The Kansas City Post will be represented by Will Williams, a most capable man, who represented the St. Joseph Gazette at the last session. Harry Edwards of this city will represent the Kansas City Journal. His ability as a writer needs no comment, as it is well known here. The St. Joseph News-Press will again be represented by the “Kid” reporter, but as he is young in years so he is old in experience and that is Bert G. Voorhees. This is the third general assembly that Voorhees has covered for the St. Joseph News-Press, which in itself stamps him as a most excellent reporter.
Rev. Ben Deering represents the St. Joseph Gazette this year.
Jos. J. McAuliffe will, of course, represent the Post-Dispatch. Joe is one of the newspaper men who has the happy faculty of both getting the news and writing. Joe has been coming here to legislatures and on special work for the Lord only knows how long, and each time he comes he makes more friends and “binds those he has with bands of steel.” He will be assisted by Curtis Betts, who has lived with us long enough for us to be glad he is here and to hope that he shall always live in Jefferson City.
The Star Chronicle will be represented by W. H. Quigley, who made a name for himself two years ago by his energies and reliable work on the St. Louis Chronicle, while the St. Louis Globe-Democrat will be represented by our own Sam Kellar, the immortal “S. K.” Nuf said.
The Republic will be represented by Chas. B. Oldham, who knows more politicians and political stories than any other writer in Missouri. Tom Masterson said to be one of the police reporters in St. Louis will be associated with Mr. Oldham in the Republic work.
These men and the members of the legislature are to be our guests for the winter; let’s show them a good time.
We don’t know if Ben Deering really was a minister although there are some contemporary accounts from that era of a minister by that name in St. Louis and in Indiana.
Joseph McAuliffe is the reporter who stirred up the great legislative Baking Powder Scandal of 1903 that forced a Lieutenant Governor out of office and led to the indictments of four state senators for bribery.
A photograph in the press room showing Governor Donnelly meeting with the press corps in his office (this was before Warren Hearnes turned the Governor’s Waiting Room into The Office) includes Curtis Betts, still on the job in about 1947. Also in the picture, by the way, is Bob Holliway, who arrived on the scene a few years after this 1907 article was written, and who spent time in the Cole County jail in 1917 when he would not reveal who on a county grand jury had told him a series of indictments would be issued against the former Commissioner of the Permanent Seat of Government (the equivalent of today’s Commissioner of Administration) who was indicted but never convicted for selling state-owned coal to other state officials or private citizens.

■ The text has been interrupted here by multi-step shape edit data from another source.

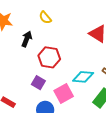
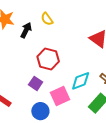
black arrow: (27, 39) -> (26, 30), moved
cyan diamond: (83, 77) -> (81, 81), turned -30

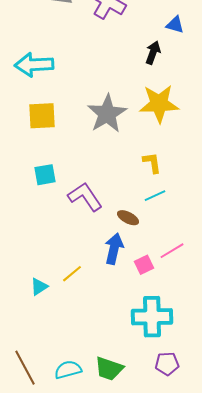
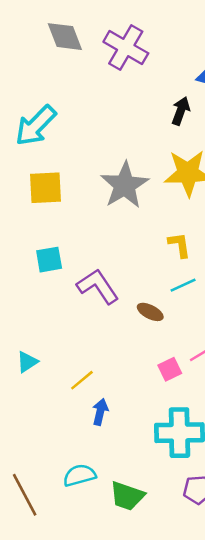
cyan arrow: (34, 65) -> (36, 126), turned -42
blue arrow: (114, 249) -> (100, 412), moved, size x0.7
cyan triangle: (39, 287) -> (27, 362), moved
cyan semicircle: (68, 370) -> (80, 475), moved

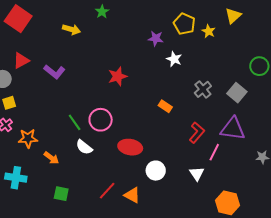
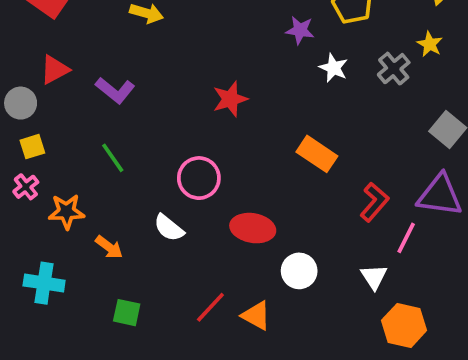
yellow star: (209, 31) -> (430, 44), moved
gray cross: (203, 89) -> (394, 69), moved
orange rectangle: (165, 106) -> (317, 154), size x1.5
green line: (75, 122) -> (113, 158), moved
orange hexagon: (227, 203) -> (404, 325), moved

Today’s press corps is far different but no less committed than these jolly fellows of 1907 to telling readers, viewers, and listeners important things those citizens should know about what their elected legislators and state officials are up to. It’s a harder job than it was then because of the pressures technology puts on them in the form of constant minute-by-minute deadlines. And today, as then, some of the things they write are resented by those they write about—although their stories are unlikely to land them in jail. But the press corps remains an important link between citizens and those they elect to make the laws and regulations. It’s too bad there aren’t more of them.